Some folk have suggested frustration that my two-day chronicling of my perilous faith-state then lurched into silence. If chronicling can lurch and silence is a direction, that is. Well I went on holiday and had a lovely week on and around The Gower. I didn't go to church on either of the Sundays, I didn't take a Bible with me and apart from 'I'm still listening if you want me' didn't pray any particular prayers. It was great.
I waited for the mixed-bag of stress related minor ailments to hit, as they usually do once I relax, and soon embraced itchy skin and mouth ulcers like old friends.

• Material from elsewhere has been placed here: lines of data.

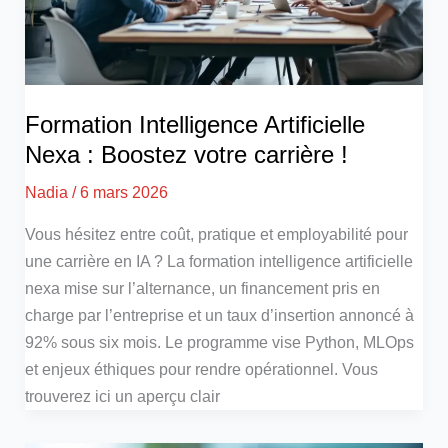
Formation Intelligence Artificielle
Nexa : Boostez votre carrière !
Nadia
/
6 mars 2026
Vous hésitez entre coût, pratique et employabilité pour
une carrière en IA ? La formation intelligence artificielle
nexa mise sur l’alternance, un financement pris en
charge par l’entreprise et un taux d’insertion annoncé à
92% sous six mois. Le programme vise Python, MLOps
et enjeux éthiques pour rendre opérationnel. Vous
trouverez ici un aperçu clair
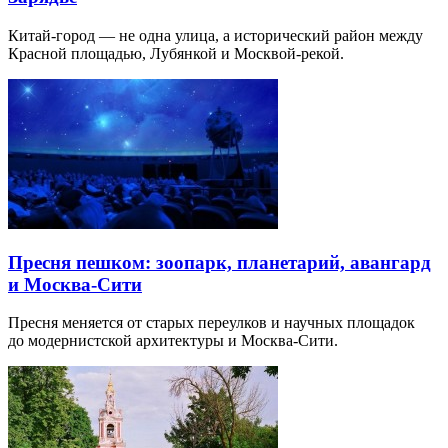
Китай-город — не одна улица, а исторический район между
Красной площадью, Лубянкой и Москвой-рекой.
Пресня пешком: зоопарк, планетарий, авангард
и Москва-Сити
Пресня меняется от старых переулков и научных площадок
до модернистской архитектуры и Москва-Сити.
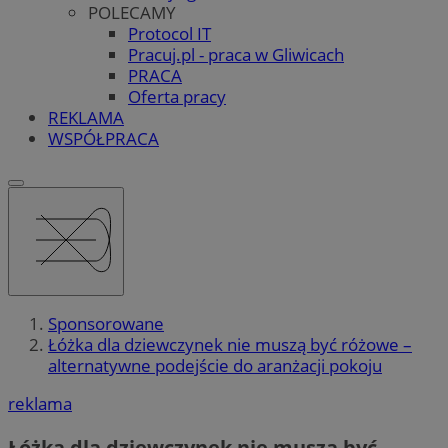
POLECAMY
Protocol IT
Pracuj.pl - praca w Gliwicach
PRACA
Oferta pracy
REKLAMA
WSPÓŁPRACA
Sponsorowane
Łóżka dla dziewczynek nie muszą być różowe –
alternatywne podejście do aranżacji pokoju
reklama
Łóżka dla dziewczynek nie muszą być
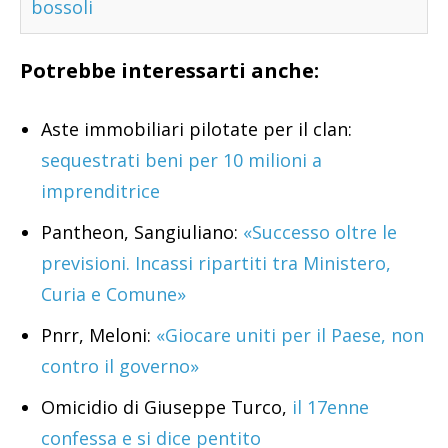
bossoli
Potrebbe interessarti anche:
Aste immobiliari pilotate per il clan:
sequestrati beni per 10 milioni a
imprenditrice
Pantheon, Sangiuliano:
«Successo oltre le
previsioni. Incassi ripartiti tra Ministero,
Curia e Comune»
Pnrr, Meloni:
«Giocare uniti per il Paese, non
contro il governo»
Omicidio di Giuseppe Turco,
il 17enne
confessa e si dice pentito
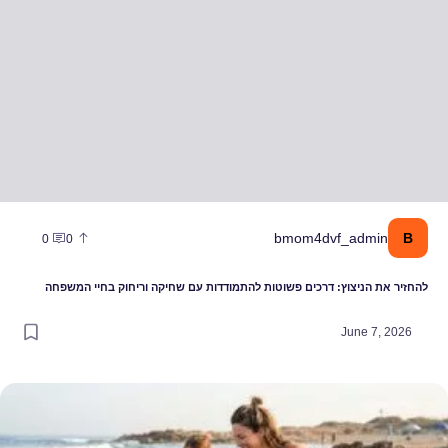
B
bmom4dvf_admin
0
0
להחזיר את הניצוץ: דרכים פשוטות להתמודדות עם שחיקה וריחוק בחיי המשפחה
June 7, 2026
פריט שמשנה את חוקי המשחק בחוף: איך לבחור את בגד הים שיתמוך בך ב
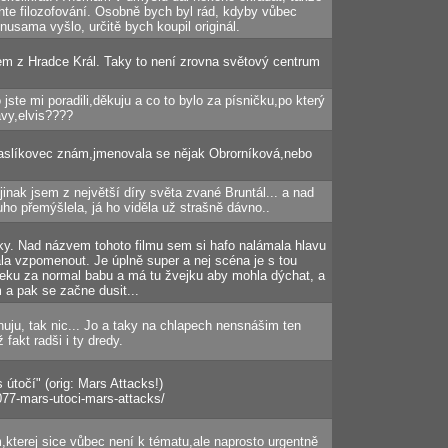
te filozofování. Osobně bych byl rád, kdyby vůbec
usama vyšlo, určitě bych koupil originál.
em z Hradce Král. Taky to není zrovna světový centrum
 jste mi poradili,děkuju a co to bylo za písničku,po který
avy,elvis????
rpaslíkovec znám,jmenovala se nějak Obrorníková,nebo
inak jsem z největší díry světa zvané Bruntál... a nad
ho přemýšlela, já ho viděla už strašně dávno..
ky. Nad názvem tohoto filmu sem si hafo nalámala hlavu
la vzpomenout. Je úplně super a nej scéna je s tou
ku za normal babu a má tu žvejku aby mohla dýchat, a
 a pak se začne dusit...
uju, tak nic... Jo a taky na chlapech nensnášim ten
fakt radši i ty dredy.
 útočí" (orig: Mars Attacks!)
077-mars-utoci-mars-attacks/
,kterej sice vůbec není k tématu,ale naprosto urgentně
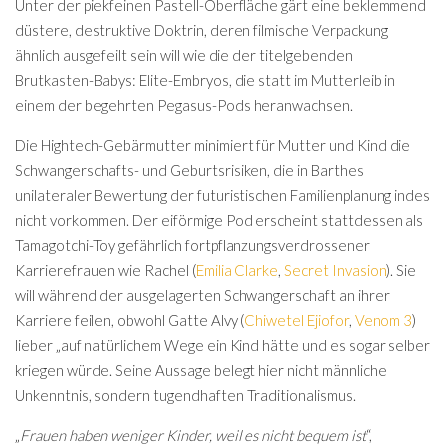
Unter der piekfeinen Pastell-Oberfläche gärt eine beklemmend
düstere, destruktive Doktrin, deren filmische Verpackung
ähnlich ausgefeilt sein will wie die der titelgebenden
Brutkasten-Babys: Elite-Embryos, die statt im Mutterleib in
einem der begehrten Pegasus-Pods heranwachsen.
Die Hightech-Gebärmutter minimiert für Mutter und Kind die
Schwangerschafts- und Geburtsrisiken, die in Barthes
unilateraler Bewertung der futuristischen Familienplanung indes
nicht vorkommen. Der eiförmige Pod erscheint stattdessen als
Tamagotchi-Toy gefährlich fortpflanzungsverdrossener
Karrierefrauen wie Rachel (
Emilia Clarke
,
Secret Invasion
). Sie
will während der ausgelagerten Schwangerschaft an ihrer
Karriere feilen, obwohl Gatte Alvy (
Chiwetel Ejiofor
,
Venom 3
)
lieber „auf natürlichem Wege ein Kind hätte und es sogar selber
kriegen würde. Seine Aussage belegt hier nicht männliche
Unkenntnis, sondern tugendhaften Traditionalismus.
„
Frauen haben weniger Kinder, weil es nicht bequem ist
“,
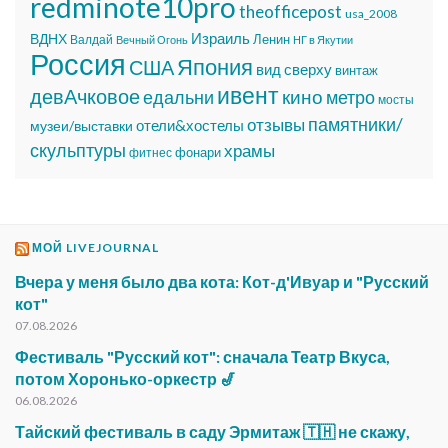
redminote10pro
theofficepost
usa_2008
Израиль
ВДНХ
Ленин
Валдай
Вечный Огонь
НГ в Якутии
Россия
Япония
США
вид сверху
винтаж
ивент
девАчковое
едальни
кино
метро
мосты
памятники/
отзывы
отели&хостелы
музеи/выставки
скульптуры
храмы
фонари
фитнес
МОЙ LIVEJOURNAL
Вчера у меня было два кота: Кот-д'Ивуар и "Русский
кот"
07.08.2026
Фестиваль "Русский кот": сначала Театр Вкуса,
потом Хоронько-оркестр 🎷
06.08.2026
Тайский фестиваль в саду Эрмитаж 🇹🇭 не скажу,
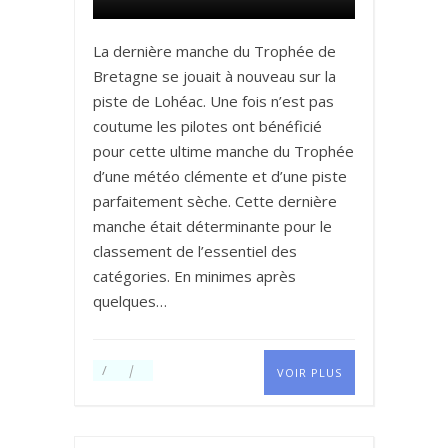
La dernière manche du Trophée de
Bretagne se jouait à nouveau sur la
piste de Lohéac. Une fois n’est pas
coutume les pilotes ont bénéficié
pour cette ultime manche du Trophée
d’une météo clémente et d’une piste
parfaitement sèche. Cette dernière
manche était déterminante pour le
classement de l’essentiel des
catégories. En minimes après
quelques…
VOIR PLUS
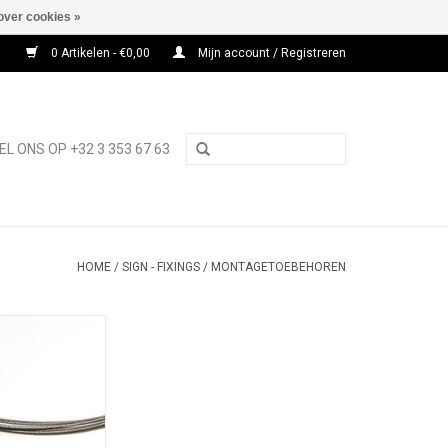
over cookies »
0 Artikelen - €0,00
Mijn account / Registreren
EL ONS OP +32 3 353 67 63
HOME
/
SIGN - FIXINGS
/
MONTAGETOEBEHOREN
en kabel Ø1,2mm
vrij Ø1,2 mm voor
et fisso-, fly- of
oducten.
N WINKELWAGEN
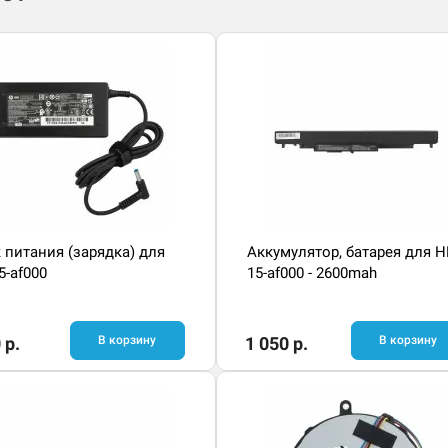
 питания (зарядка) для
Аккумулятор, батарея для H
5-af000
15-af000 - 2600mah
 р.
В корзину
1 050 р.
В корзину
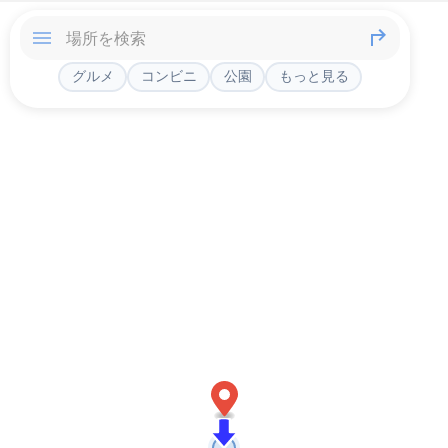
グルメ
コンビニ
公園
もっと見る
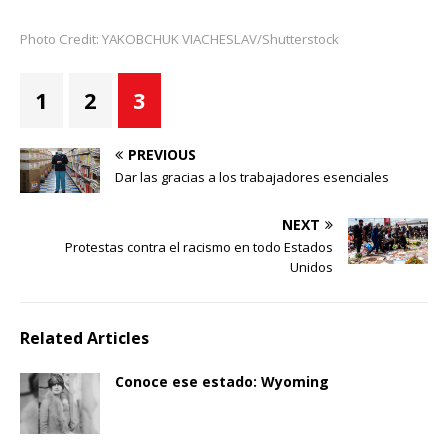
Photo Credit: YAKOBCHUK VIACHESLAV/Shutterstock
1
2
3
PREVIOUS
Dar las gracias a los trabajadores esenciales
NEXT
Protestas contra el racismo en todo Estados
Unidos
Related Articles
Conoce ese estado: Wyoming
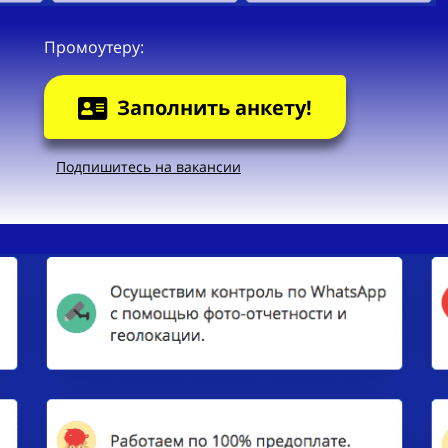
Промоутеру:
Заполнить анкету!
Подпишитесь на вакансии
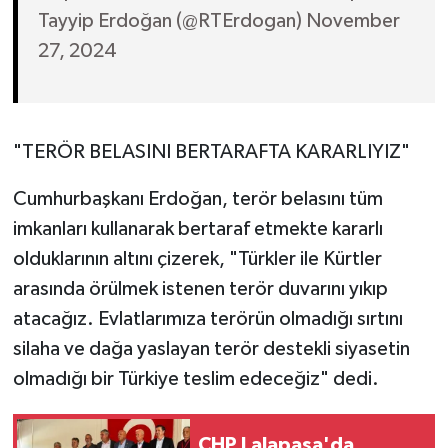
Tayyip Erdoğan (@RTErdogan) November
27, 2024
"TERÖR BELASINI BERTARAFTA KARARLIYIZ"
Cumhurbaşkanı Erdoğan, terör belasını tüm
imkanları kullanarak bertaraf etmekte kararlı
olduklarının altını çizerek, "Türkler ile Kürtler
arasında örülmek istenen terör duvarını yıkıp
atacağız. Evlatlarımıza terörün olmadığı sırtını
silaha ve dağa yaslayan terör destekli siyasetin
olmadığı bir Türkiye teslim edeceğiz" dedi.
CHP Lalapaşa'da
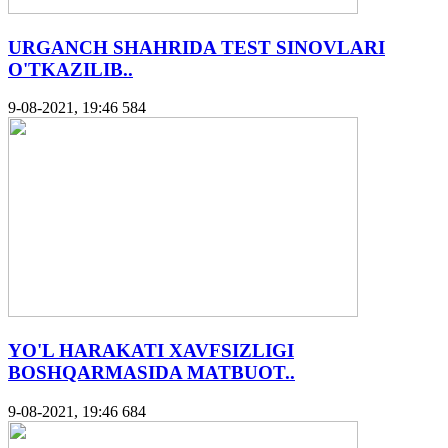
URGANCH SHAHRIDA TEST SINOVLARI
O'TKAZILIB..
9-08-2021, 19:46
584
YO'L HARAKATI XAVFSIZLIGI
BOSHQARMASIDA MATBUOT..
9-08-2021, 19:46
684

Back at the ranch busy weeks set their first challenge - do I go to everything my diary suggests I ought to go to or do I keep my public promise and make being with Mrs WWA one night a week a priority? I opt for the latter and thank those who will be disappointed by my occasional absence for their understanding.
And gently, quietly and unspectacularly, in the everyday life of talking to people, chatting to enquirers, meeting strangers, helping the bereaved, trying to fix a vision and generally curing souls I recall who I am and what I should be doing.
Then last Sunday I arrived, in front of a small congregation at a Book of Common Prayer evensong ('We like to do something different on a fifth Sunday evening'), at that lovely verse from the beginning of 1 Samuel 3 which ought to set the tempo for our lives far more than the spectacular:
In those days the word of the Lord was rare; there were not many visions.
It reminds me that feeling empty and faithless is normal for most of the people most of the time. It reminds me to wait, hope and trust.
Which I will gladly do. Thanks for those of you who were concerned and offered words or hugs. Kind of you.